There’s an amazing variety of vehicles used to move visitors around Lisbon. There’s a plague of electric scooters and electric bikes around the tourist areas, and for the adventurous / foolhardy there’s also Segways that can be hired. There’s a small, easy to use Metro system as well as buses and the wonderful trams. Finally, there’s a varied range of taxis.
Drinks in our hotel’s beautiful bar. The missus, a draught beer, a Joe Nesbo and some peanuts. Perfect.
What was I thinking by taking just the one book on holiday! I should have realised that John Grisham’s The Racketeer was never going to last five days and two flights. And what a disappointing holiday read it was. A crazy plot, no pace, and not much in the way of characterisation to excite.
So with two days and a flight remaining, with one of those days forecast to be wall to wall thunderstorms(!), I desperately needed to find a bookshop that sold English language novels. Thanks to Google I located Bertrand, ‘The Oldest Bookshop In The World’, here in Lisbon, where it was claimed they have a small English Language section. Yes it was small and I really struggled to find anything, reluctantly settling on an early Jo Nesbo, Cockroaches. I may have already read it, though it’s not mentioned in the list of books I’ve read. But since I can barely remember the stories of books I have read, hopefully there’s something to enjoy for the next couple of days.
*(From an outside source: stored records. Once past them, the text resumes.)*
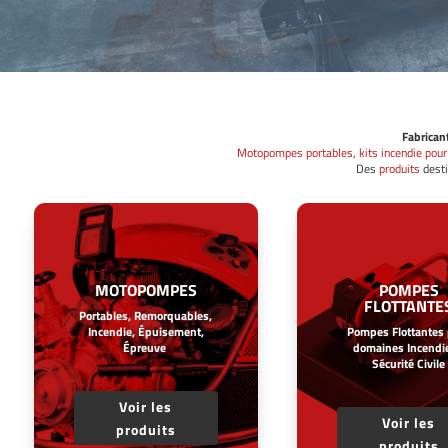
Fabrican
Motopompes portables
,
kits incendie pour
Des
produits
desti
MOTOPOMPES
POMPES
FLOTTANTE
Portables, Remorquables,
Incendie, Épuisement,
Pompes Flottantes
Épreuve
domaines Incendie
Sécurité Civile
Voir les
Voir les
produits
produits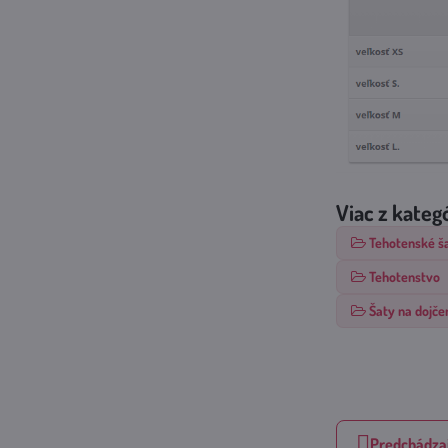
Viac z kateg
Tehotenské š
Tehotenstvo
Šaty na dojče
Predchádzaj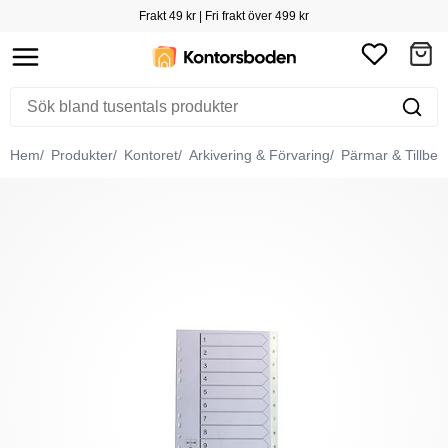
Frakt 49 kr | Fri frakt över 499 kr
Hem
Produkter
Kontoret
Arkivering & Förvaring
Pärmar & Tillbeh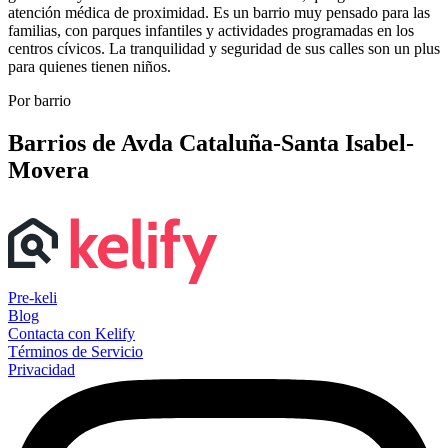
atención médica de proximidad. Es un barrio muy pensado para las
familias, con parques infantiles y actividades programadas en los
centros cívicos. La tranquilidad y seguridad de sus calles son un plus
para quienes tienen niños.
Por barrio
Barrios de Avda Cataluña-Santa Isabel-
Movera
Pre-keli
Blog
Contacta con Kelify
Términos de Servicio
Privacidad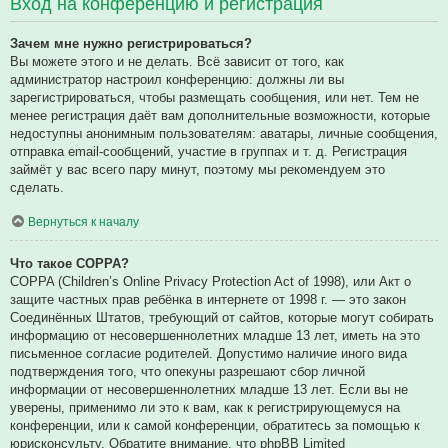
Вход на конференцию и регистрация
Зачем мне нужно регистрироваться?
Вы можете этого и не делать. Всё зависит от того, как
администратор настроил конференцию: должны ли вы
зарегистрироваться, чтобы размещать сообщения, или нет. Тем не
менее регистрация даёт вам дополнительные возможности, которые
недоступны анонимным пользователям: аватары, личные сообщения,
отправка email-сообщений, участие в группах и т. д. Регистрация
займёт у вас всего пару минут, поэтому мы рекомендуем это
сделать.
Вернуться к началу
Что такое COPPA?
COPPA (Children’s Online Privacy Protection Act of 1998), или Акт о
защите частных прав ребёнка в интернете от 1998 г. — это закон
Соединённых Штатов, требующий от сайтов, которые могут собирать
информацию от несовершеннолетних младше 13 лет, иметь на это
письменное согласие родителей. Допустимо наличие иного вида
подтверждения того, что опекуны разрешают сбор личной
информации от несовершеннолетних младше 13 лет. Если вы не
уверены, применимо ли это к вам, как к регистрирующемуся на
конференции, или к самой конференции, обратитесь за помощью к
юрисконсульту. Обратите внимание, что phpBB Limited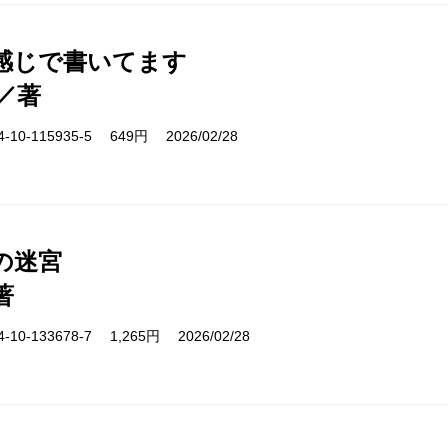
感じで書いてます
／著
10-115935-5 649円 2026/02/28
の迷宮
著
10-133678-7 1,265円 2026/02/28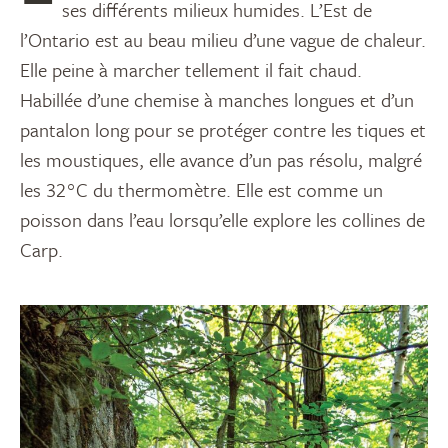
ses différents milieux humides. L’Est de
l’Ontario est au beau milieu d’une vague de chaleur.
Elle peine à marcher tellement il fait chaud.
Habillée d’une chemise à manches longues et d’un
pantalon long pour se protéger contre les tiques et
les moustiques, elle avance d’un pas résolu, malgré
les 32°C du thermomètre. Elle est comme un
poisson dans l’eau lorsqu’elle explore les collines de
Carp.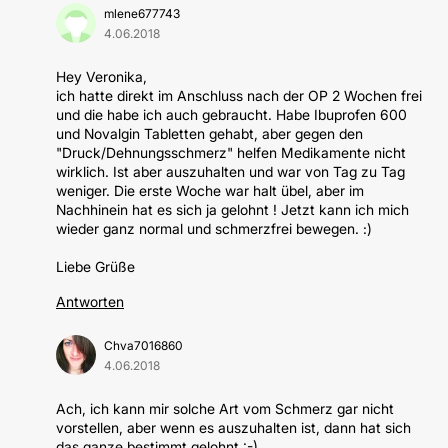
mlene677743
4.06.2018
Hey Veronika,
ich hatte direkt im Anschluss nach der OP 2 Wochen frei
und die habe ich auch gebraucht. Habe Ibuprofen 600
und Novalgin Tabletten gehabt, aber gegen den
"Druck/Dehnungsschmerz" helfen Medikamente nicht
wirklich. Ist aber auszuhalten und war von Tag zu Tag
weniger. Die erste Woche war halt übel, aber im
Nachhinein hat es sich ja gelohnt ! Jetzt kann ich mich
wieder ganz normal und schmerzfrei bewegen. :)
Liebe Grüße
Antworten
Chva7016860
4.06.2018
Ach, ich kann mir solche Art vom Schmerz gar nicht
vorstellen, aber wenn es auszuhalten ist, dann hat sich
das ganze bestimmt gelohnt :-)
We enjoyed our meal in Lisbon, having purposely chosen the restaurant because it offered Portuguese food. That was until I checked out the Tripadvisor entry and discovered that it was 4,260 of 4,613 restaurants in Lisbon, which somewhat took the shine off the evening. My son’s comment via WhatsApp was “Almost the worst one in Lisbon 😂 fingers crossed…”, which was amusing if not comforting, whilst my missus chipped in with “Not like dad not to have done his homework!!!”.